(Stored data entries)
'''

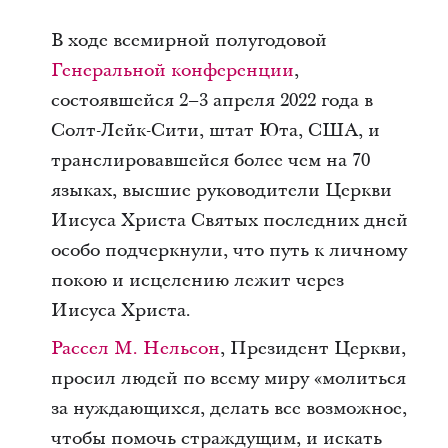
В ходе всемирной полугодовой
Генеральной конференции
,
состоявшейся 2–3 апреля 2022 года в
Солт-Лейк-Сити, штат Юта, США, и
транслировавшейся более чем на 70
языках, высшие руководители Церкви
Иисуса Христа Святых последних дней
особо подчеркнули, что путь к личному
покою и исцелению лежит через
Иисуса Христа.
Рассел М. Нельсон
, Президент Церкви,
просил людей по всему миру «молиться
за нуждающихся, делать все возможное,
чтобы помочь страждущим, и искать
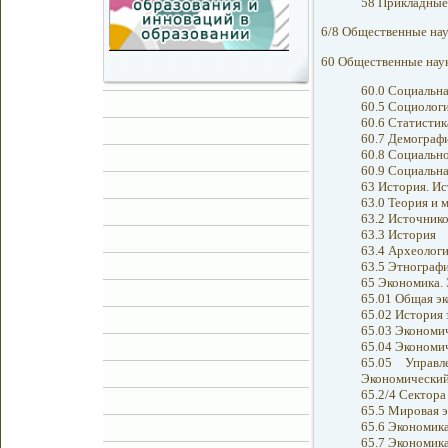
58 Прикладные
6/8 Общественные на
60 Общественные наук
60.0 Социальн
60.5 Социолог
60.6 Статистик
60.7 Демограф
60.8 Социальн
60.9 Социальна
63 История. Ис
63.0 Теория и 
63.2 Источник
63.3 История
63.4 Археолог
63.5 Этнографи
65 Экономика.
65.01 Общая э
65.02 История
65.03 Экономич
65.04 Экономич
65.05 Управл
Экономический
65.2/4 Сектора
65.5 Мировая 
65.6 Экономика
65.7 Экономик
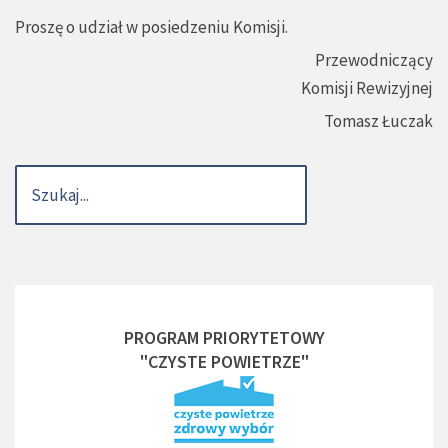
Proszę o udział w posiedzeniu Komisji.
Przewodniczący
Komisji Rewizyjnej
Tomasz Łuczak
PROGRAM PRIORYTETOWY
"CZYSTE POWIETRZE"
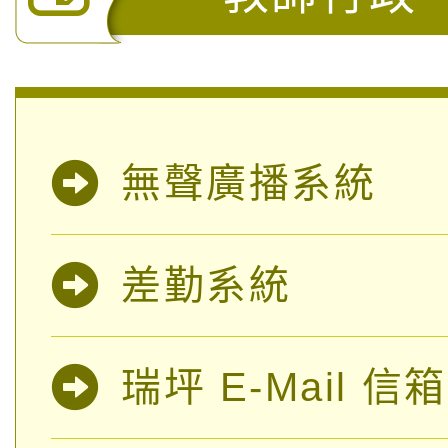
無聲廣播系統
差勤系統
瑞坪 E-Mail 信箱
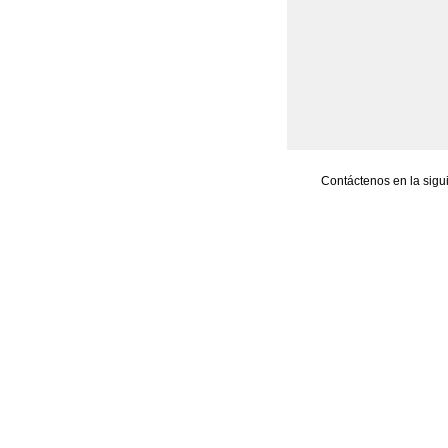
Contáctenos en la sigu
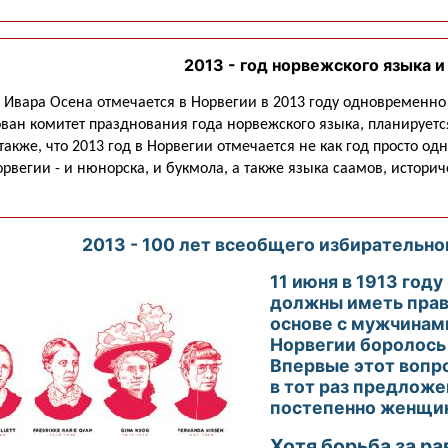
2013 - год норвежского языка 
 Ивара Осена отмечается в Норвегии в 2013 году одновременно
ван комитет празднования года норвежского языка, планирует
также, что 2013 год в Норвегии отмечается не как год просто о
рвегии - и нюнорска, и букмола, а также языка саамов, истор
2013 - 100 лет всеобщего избирательно
11 июня в 1913 год
должны иметь право
основе с мужчинам
Норвегии боролось 
Впервые этот вопро
в тот раз предложе
постепенно женщин
Хотя борьба за ра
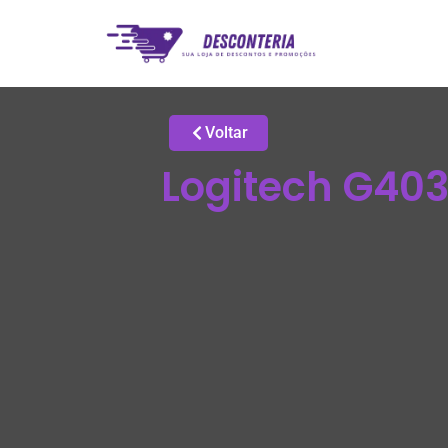
Voltar
Logitech G40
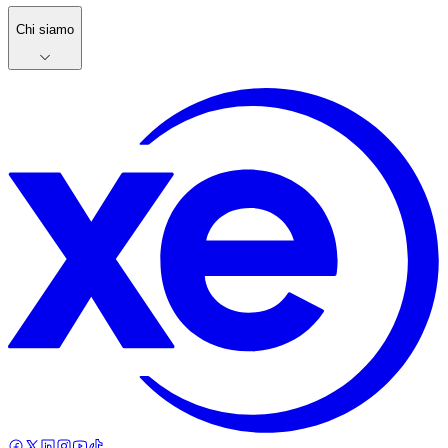
Chi siamo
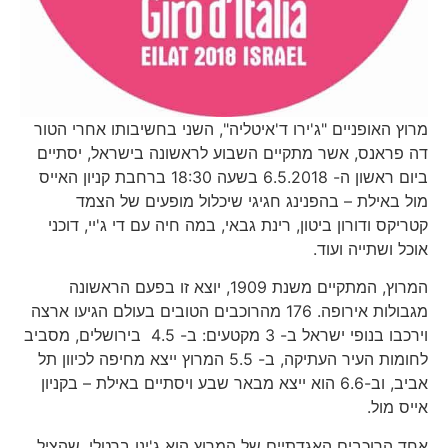
מרוץ האופניים "ג'ירו ד'איטליה", השני בחשיבותו אחרי הטור
דה פראנס, אשר מתקיים השבוע לראשונה בישראל, יסתיים
ביום ראשון ה- 6.5.2018 בשעה 18:30 ברחבת קניון האייס
מול באילת – בהפנינג חגיגי שיכלול מופעים של הצמד
קטריקס ודורון ביטון, רינת גבאי, במה חיה עם די ג'יי, דוכני
אוכל ושתייה ועוד.
המרוץ, המתקיים משנת 1909, יוצא זו בפעם הראשונה
מגבולות אירופה. 176 מהרוכבים הטובים בעולם הגיעו ארצה
וירכבו בנופי ישראל ב- 3 מקטעים: ב- 4.5 בירושלים, מסביב
לחומות העיר העתיקה, ב- 5.5 המרוץ ייצא מחיפה לכיוון תל
אביב, וב-6.6 הוא ייצא מבאר שבע ויסתיים באילת – בקניון
אייס מול.
אחד הרוכבים האגדתיים של המרוץ הוא ג'ינו ברטלי, שהציל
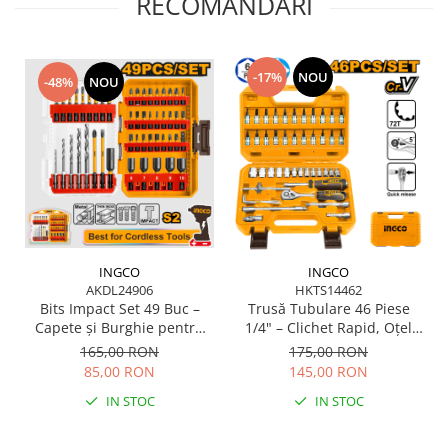
RECOMANDARI
Scule pentru grădină
Suflantă frunze
Suporturi laptop
-17%
NOU
-48%
NOU
Tirbușoane și deschizătoare de
sticle
Trafalet
Trimmere
Trusă tubulare
Unelte pentru altoit
Unelte pentru grădină
INGCO
INGCO
AKDL24906
HKTS14462
Greble
Bits Impact Set 49 Buc –
Trusă Tubulare 46 Piese
Capete și Burghie pentru
1/4" – Clichet Rapid, Oțel
Motoforeze și Burghie de Pământ
Scule de Impact
Cr-V, Accesorii Diverse
165,00 RON
175,00 RON
Ventilatoare
85,00 RON
145,00 RON
IN STOC
IN STOC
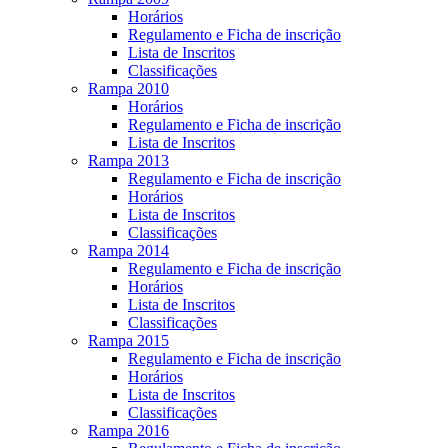
Horários
Regulamento e Ficha de inscrição
Lista de Inscritos
Classificações
Rampa 2010
Horários
Regulamento e Ficha de inscrição
Lista de Inscritos
Rampa 2013
Regulamento e Ficha de inscrição
Horários
Lista de Inscritos
Classificações
Rampa 2014
Regulamento e Ficha de inscrição
Horários
Lista de Inscritos
Classificações
Rampa 2015
Regulamento e Ficha de inscrição
Horários
Lista de Inscritos
Classificações
Rampa 2016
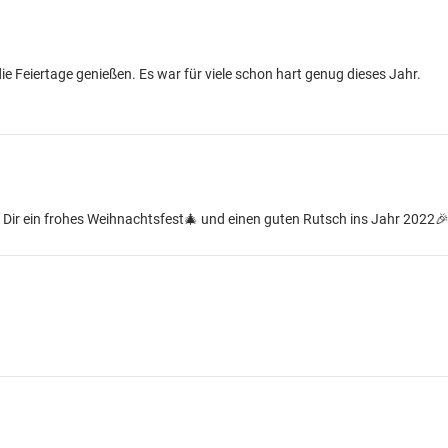
ie Feiertage genießen. Es war für viele schon hart genug dieses Jahr.
 Dir ein frohes Weihnachtsfest🎄 und einen guten Rutsch ins Jahr 2022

'''

(TASK)
Only one thing is wanted here, an exact copy of the lines from the first line above through the line containing "также, что 2013", minus any picture.

(ANSWER BOX)
В ходе всемирной полугодовой
Генеральной конференции
,
состоявшейся 2–3 апреля 2022 года в
Солт-Лейк-Сити, штат Юта, США, и
транслировавшейся более чем на 70
языках, высшие руководители Церкви
Иисуса Христа Святых последних дней
особо подчеркнули, что путь к личному
покою и исцелению лежит через
Иисуса Христа.
Рассел М. Нельсон
, Президент Церкви,
просил людей по всему миру «молиться
за нуждающихся, делать все возможное,
чтобы помочь страждущим, и искать
58 Прикладные
6/8 Общественные на
60 Общественные наук
60.0 Социальн
60.5 Социолог
60.6 Статистик
60.7 Демограф
60.8 Социальн
60.9 Социальна
63 История. Ис
63.0 Теория и 
63.2 Источник
63.3 История
63.4 Археолог
63.5 Этнографи
65 Экономика.
65.01 Общая э
65.02 История
65.03 Экономич
65.04 Экономич
65.05 Управл
Экономический
65.2/4 Сектора
65.5 Мировая 
65.6 Экономика
65.7 Экономик
Proszę o udział w posiedzeniu Komisji.
Przewodniczący
Komisji Rewizyjnej
Tomasz Łuczak
PROGRAM PRIORYTETOWY
"CZYSTE POWIETRZE"
無聲廣播系統
差勤系統
瑞坪 E-Mail 信箱
Contáctenos en la sigu
2013 - год норвежского языка 
 Ивара Осена отмечается в Норвегии в 2013 году одновременно
ван комитет празднования года норвежского языка, планирует
также, что 2013 год в Норвегии отмечается не как год просто о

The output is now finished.